Segment Start: DATA FOR PROCESSING

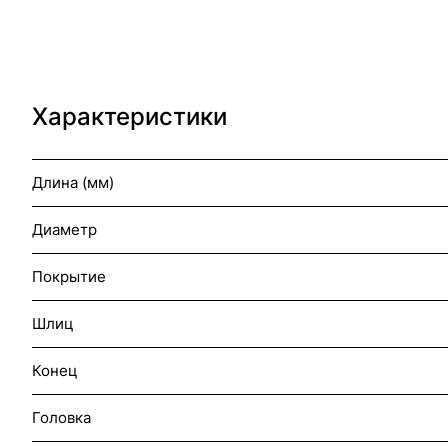
Характеристики
Длина (мм)
Диаметр
Покрытие
Шлиц
Конец
Головка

Segment End: DATA FOR PROCESSING

WHAT TO WORK ON: Pictures are not part of the copy; retype all the other material exactly.

SOLVED EXERCISE:
Характеристики
Длина (мм)
Диаметр
Покрытие
Шлиц
Конец
Головка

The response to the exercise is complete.